A gold-standard scientific study found AI coding tools made experienced developers 19% slower -- while they believed they were 24% faster. The perception gap changes everything.
By LDS Team
February 20, 2026
Every week, another CEO gets on an earnings call and says some version of the same thing: AI is making our developers dramatically more productive. Spotify's Co-CEO said his best engineers haven't written a single line of code since December. Google's CEO said more than 25% of new code at Google is AI-generated. Shopify's CEO told employees to prove AI cannot do a task before they are allowed to hire a human.
The message from the top is clear. AI is the future of coding. If you are not using it, you are falling behind.
There is just one problem. The most rigorous study ever conducted on AI coding productivity found the exact opposite. AI made experienced developers slower. And the developers themselves had no idea it was happening -- they were convinced it was making them faster.
The Study That Surprised Everyone
In July 2025, a nonprofit called METR published a study with a title that undersold its findings: "Measuring the Impact of Early-2025 AI on Experienced Open-Source Developer Productivity."
This was not a survey. Not a self-reported productivity estimate. Not a blog post. It was a randomized controlled trial -- the same methodology used in clinical drug trials, and the gold standard of scientific evidence.
Here is what they did:
| Study Detail | Description |
|---|---|
| Design | Randomized controlled trial (RCT) |
| Participants | 16 experienced open-source developers |
| Repositories | Large-scale projects (averaging 22,000+ stars, 1M+ lines of code) |
| Developer experience | Multiple years contributing to their specific repos |
| Total tasks | 246 real issues (bug fixes, features, refactors) |
| AI tools | Cursor Pro with Claude 3.5/3.7 Sonnet (frontier models at the time) |
| Average task duration | ~2 hours each |
| Compensation | 150 USD per hour |
| Method | Each issue randomly assigned to "AI allowed" or "AI disallowed" |
The authors -- Joel Becker, Nate Rush, Elizabeth Barnes, and David Rein -- expected to find that AI made developers faster. They said so explicitly in the paper: "We initially were broadly expecting to see positive speedup."
They found the opposite.
When developers were allowed to use AI tools, they took 19% longer to complete their tasks.
The Perception Gap Changes Everything
The slowdown is striking. But it is not the most important finding.
This is:
| Metric | Value |
|---|---|
| Actual impact of AI | Developers were 19% slower |
| What developers expected beforehand | AI would make them 24% faster |
| What developers believed afterward | AI had made them 20% faster |
| Real gap between perception and reality | ~40 percentage points |
Read that again. Even after completing their tasks -- even after experiencing the slowdown firsthand -- developers still estimated that AI had sped them up. The gap between what they felt and what actually happened was enormous.

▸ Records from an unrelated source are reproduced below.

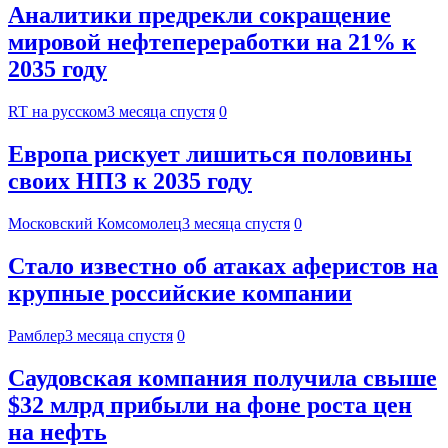
Аналитики предрекли сокращение
мировой нефтепереработки на 21% к
2035 году
RT на русском
3 месяца спустя
0
Европа рискует лишиться половины
своих НПЗ к 2035 году
Московский Комсомолец
3 месяца спустя
0
Стало известно об атаках аферистов на
крупные российские компании
Рамблер
3 месяца спустя
0
Саудовская компания получила свыше
$32 млрд прибыли на фоне роста цен
на нефть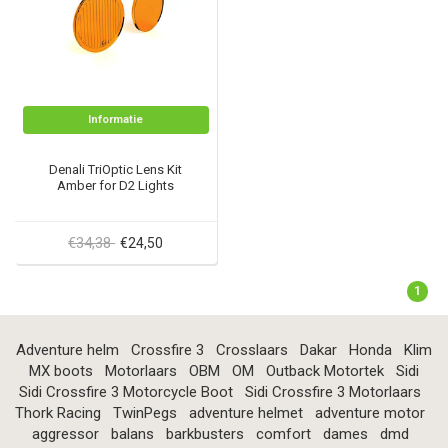
Informatie
Denali TriOptic Lens Kit
Amber for D2 Lights
€34,38
€24,50
1
Adventure helm
Crossfire 3
Crosslaars
Dakar
Honda
Klim
MX boots
Motorlaars
OBM
OM
Outback Motortek
Sidi
Sidi Crossfire 3 Motorcycle Boot
Sidi Crossfire 3 Motorlaars
Thork Racing
TwinPegs
adventure helmet
adventure motor
aggressor
balans
barkbusters
comfort
dames
dmd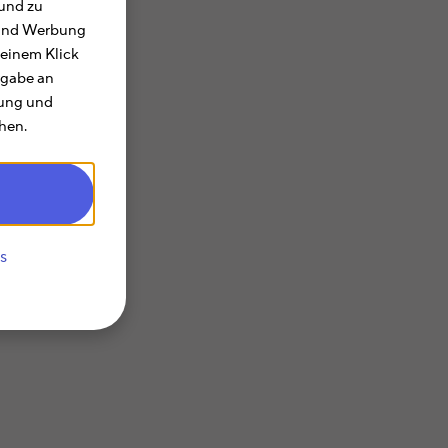
und zu
e und Werbung
 einem Klick
 erfassen:
rgabe an
rung und
hen.
s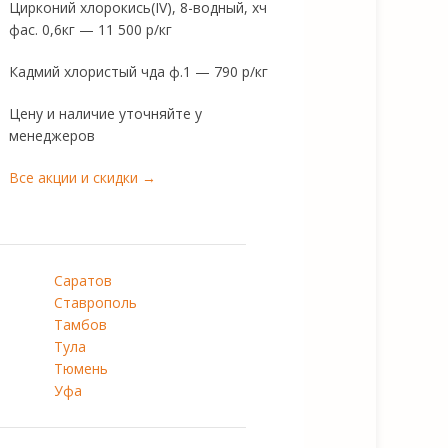
Цирконий хлорокись(IV), 8-водный, хч
фас. 0,6кг — 11 500 р/кг
Кадмий хлористый чда ф.1 — 790 р/кг
Цену и наличие уточняйте у
менеджеров
Все акции и скидки →
Саратов
Ставрополь
Тамбов
Тула
Тюмень
Уфа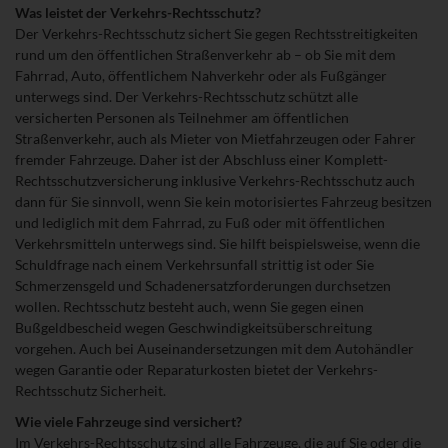
Fragen
Was leistet der Verkehrs-Rechtsschutz?
&
Der Verkehrs-Rechtsschutz sichert Sie gegen Rechtsstreitigkeiten
Antworten
rund um den öffentlichen Straßenverkehr ab – ob Sie mit dem
Fahrrad, Auto, öffentlichem Nahverkehr oder als Fußgänger
unterwegs sind. Der Verkehrs-Rechtsschutz schützt alle
versicherten Personen als Teilnehmer am öffentlichen
Straßenverkehr, auch als Mieter von Mietfahrzeugen oder Fahrer
fremder Fahrzeuge. Daher ist der Abschluss einer Komplett-
Rechtsschutzversicherung inklusive Verkehrs-Rechtsschutz auch
dann für Sie sinnvoll, wenn Sie kein motorisiertes Fahrzeug besitzen
und lediglich mit dem Fahrrad, zu Fuß oder mit öffentlichen
Verkehrsmitteln unterwegs sind. Sie hilft beispielsweise, wenn die
Schuldfrage nach einem Verkehrsunfall strittig ist oder Sie
Schmerzensgeld und Schadenersatzforderungen durchsetzen
wollen. Rechtsschutz besteht auch, wenn Sie gegen einen
Bußgeldbescheid wegen Geschwindigkeitsüberschreitung
vorgehen. Auch bei Auseinandersetzungen mit dem Autohändler
wegen Garantie oder Reparaturkosten bietet der Verkehrs-
Rechtsschutz Sicherheit.
Wie viele Fahrzeuge sind versichert?
Im Verkehrs-Rechtsschutz sind alle Fahrzeuge, die auf Sie oder die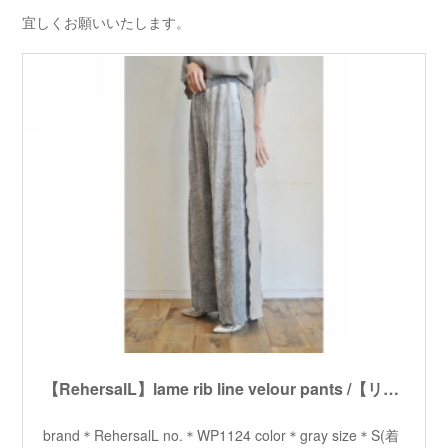
宜しくお願いいたします。
【RehersalL】lame rib line velour pants /【リハーズオール】ラメリブラインベロアパンツ
brand＊RehersalL no.＊WP1124 color＊gray size＊S(着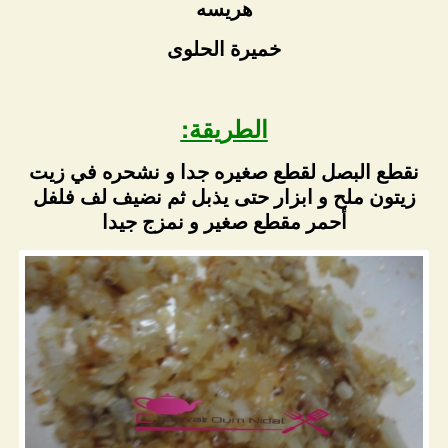
هريسه
خميرة الحلوى
الطريقة:
نقطع البصل لقطع صغيره جدا و نشحره في زيت
زيتون ملح و ابزار حتى يذبل ثم نضيف لف فلفل
أحمر مقطع صغير و نمزج جيدا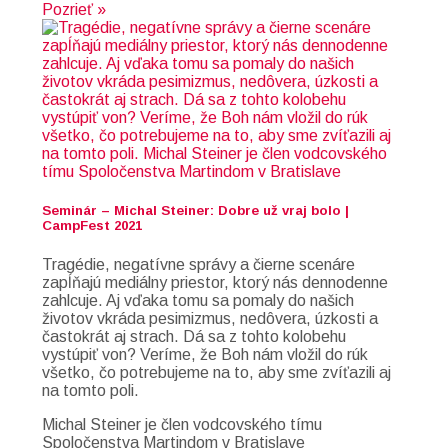
Pozrieť »
Seminár – Michal Steiner: Dobre už vraj bolo |
CampFest 2021
Tragédie, negatívne správy a čierne scenáre
zapĺňajú mediálny priestor, ktorý nás dennodenne
zahlcuje. Aj vďaka tomu sa pomaly do našich
životov vkráda pesimizmus, nedôvera, úzkosti a
častokrát aj strach. Dá sa z tohto kolobehu
vystúpiť von? Veríme, že Boh nám vložil do rúk
všetko, čo potrebujeme na to, aby sme zvíťazili aj
na tomto poli.
Michal Steiner je člen vodcovského tímu
Spoločenstva Martindom v Bratislave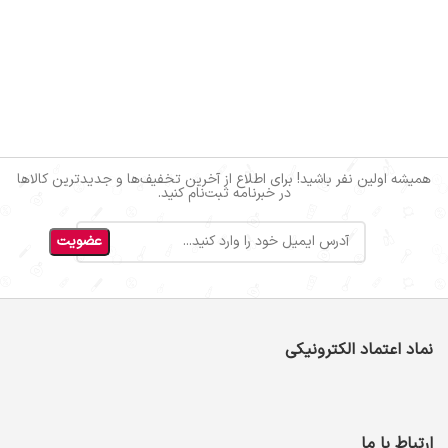
همیشه اولین نفر باشید! برای اطلاع از آخرین تخفیف‌ها و جدیدترین کالاها
در خبرنامه ثبت‌نام کنید.
نماد اعتماد الکترونیکی
ارتباط با ما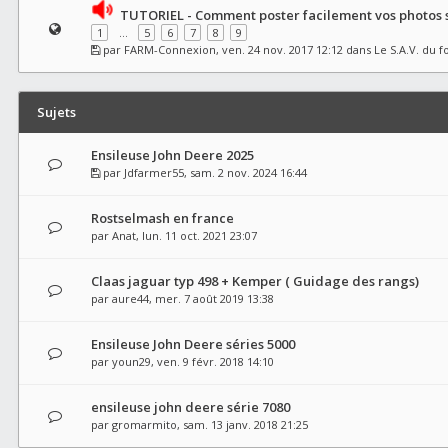
TUTORIEL - Comment poster facilement vos photos s
1
…
5
6
7
8
9
par
FARM-Connexion
, ven. 24 nov. 2017 12:12 dans
Le S.A.V. du 
Sujets
Ensileuse John Deere 2025
par
Jdfarmer55
, sam. 2 nov. 2024 16:44
Rostselmash en france
par
Anat
, lun. 11 oct. 2021 23:07
Claas jaguar typ 498 + Kemper ( Guidage des rangs)
par
aure44
, mer. 7 août 2019 13:38
Ensileuse John Deere séries 5000
par
youn29
, ven. 9 févr. 2018 14:10
ensileuse john deere série 7080
par
gromarmito
, sam. 13 janv. 2018 21:25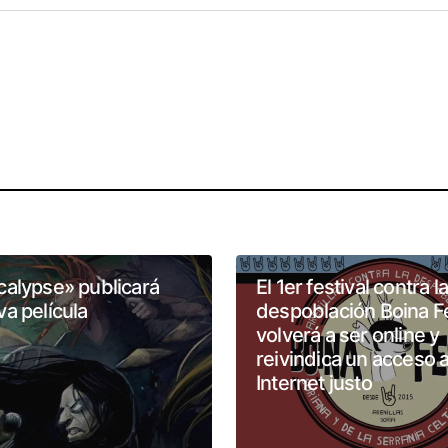
calypse» publicará
El 1er festival contra la
a película
despoblación Boina F
volverá a ser online y
reivindica un acceso 
Internet justo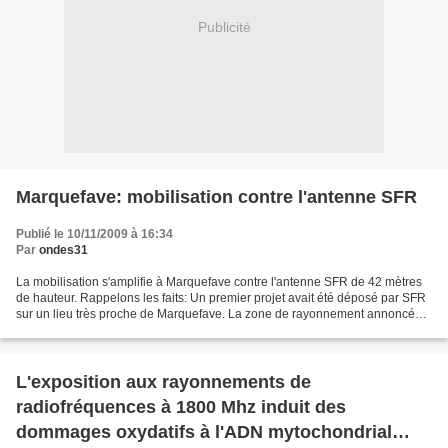
Publicité
Marquefave: mobilisation contre l'antenne SFR
Publié le 10/11/2009 à 16:34
Par
ondes31
La mobilisation s'amplifie à Marquefave contre l'antenne SFR de 42 mètres
de hauteur. Rappelons les faits: Un premier projet avait été déposé par SFR
sur un lieu très proche de Marquefave. La zone de rayonnement annoncée
par l'opérateur était limitée...
L'exposition aux rayonnements de
radiofréquences à 1800 Mhz induit des
dommages oxydatifs à l'ADN mytochondrial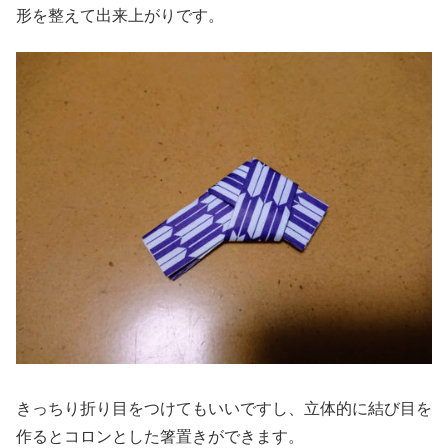
形を整えて出来上がりです。
きっちり折り目をつけてもいいですし、立体的に結び目を
作るとコロンとした箸置きができます。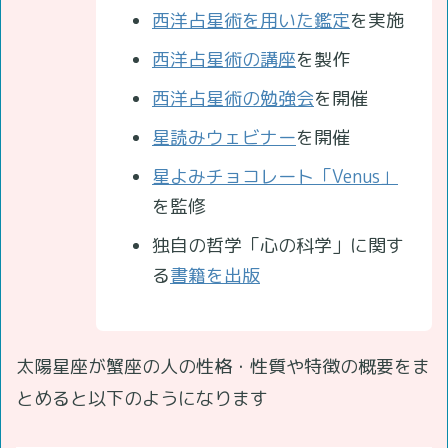
西洋占星術を用いた鑑定
を実施
西洋占星術の講座
を製作
西洋占星術の勉強会
を開催
星読みウェビナー
を開催
星よみチョコレート「Venus」
を監修
独自の哲学「心の科学」に関す
る
書籍を出版
太陽星座が蟹座の人の性格・性質や特徴の概要をま
とめると以下のようになります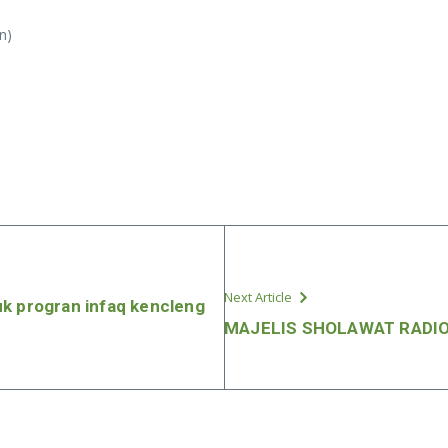
n)
Next Article
uk progran infaq kencleng
MAJELIS SHOLAWAT RADI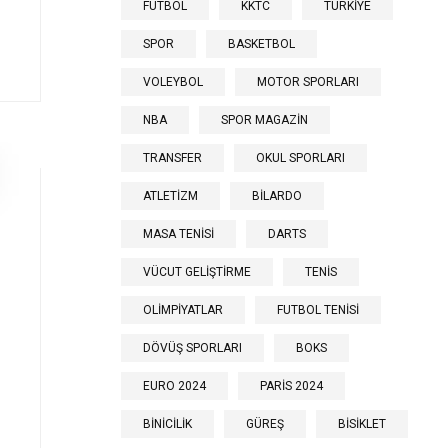
FUTBOL
KKTC
TÜRKİYE
SPOR
BASKETBOL
VOLEYBOL
MOTOR SPORLARI
NBA
SPOR MAGAZİN
TRANSFER
OKUL SPORLARI
ATLETİZM
BİLARDO
MASA TENİSİ
DARTS
VÜCUT GELİŞTİRME
TENİS
OLİMPİYATLAR
FUTBOL TENİSİ
DÖVÜŞ SPORLARI
BOKS
EURO 2024
PARİS 2024
BİNİCİLİK
GÜREŞ
BİSİKLET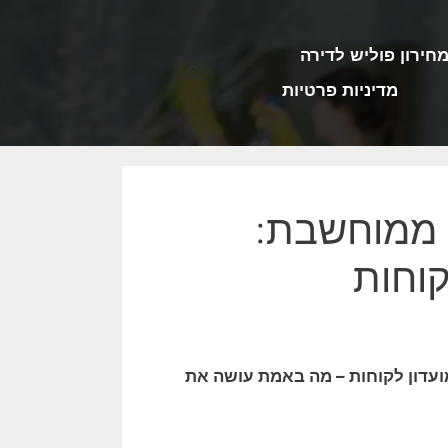
חירון פוליש לדירה
מדיניות פרטיות
 ממוחשבת:
קוחות
ועדון לקוחות – מה באמת עושה את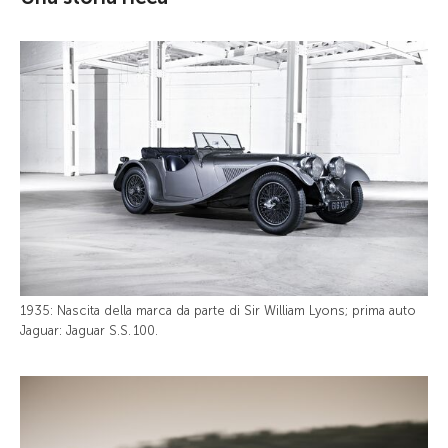
1935: Nascita della marca da parte di Sir William Lyons; prima auto
Jaguar: Jaguar S.S. 100.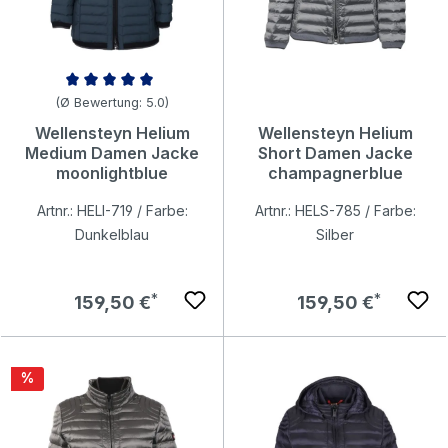
Durchschnittliche Bewertung von 5 von 5 Sternen
(Ø Bewertung: 5.0)
Wellensteyn Helium
Wellensteyn Helium
Medium Damen Jacke
Short Damen Jacke
moonlightblue
champagnerblue
Artnr.: HELI-719 / Farbe:
Artnr.: HELS-785 / Farbe:
Dunkelblau
Silber
Regulärer Preis:
Regulärer Preis:
159,50 €
159,50 €
Rabatt
%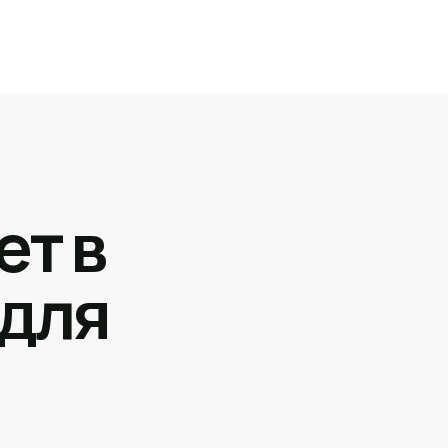
ет в
 для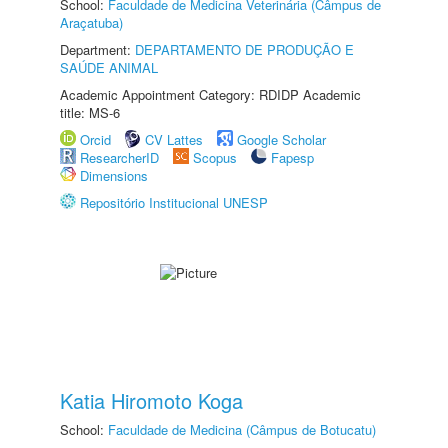
School:
Faculdade de Medicina Veterinária (Câmpus de
Araçatuba)
Department:
DEPARTAMENTO DE PRODUÇÃO E
SAÚDE ANIMAL
Academic Appointment Category: RDIDP Academic
title: MS-6
Orcid
CV Lattes
Google Scholar
ResearcherID
Scopus
Fapesp
Dimensions
Repositório Institucional UNESP
Katia Hiromoto Koga
School:
Faculdade de Medicina (Câmpus de Botucatu)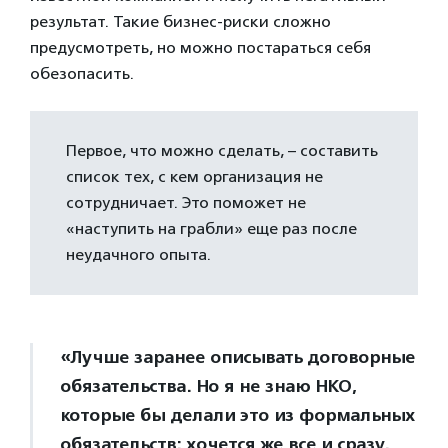
результат. Такие бизнес-риски сложно
предусмотреть, но можно постараться себя
обезопасить.
Первое, что можно сделать, – составить
список тех, с кем организация не
сотрудничает. Это поможет не
«наступить на грабли» еще раз после
неудачного опыта.
«Лучше заранее описывать договорные
обязательства. Но я не знаю НКО,
которые бы делали это из формальных
обязательств: хочется же все и сразу.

METR called this a "substantial and persistent gap between perceived and actual performance."
The study also ruled out the obvious objections:
- "Were the developers AI beginners?" No. Nearly all had dozens to hundreds of hours of prior experience with LLMs.
- "Did AI produce worse code?" No. The quality of submitted code was the same with and without AI.
- "Did developers game the system?" No. They did not differentially drop harder tasks or shift behavior.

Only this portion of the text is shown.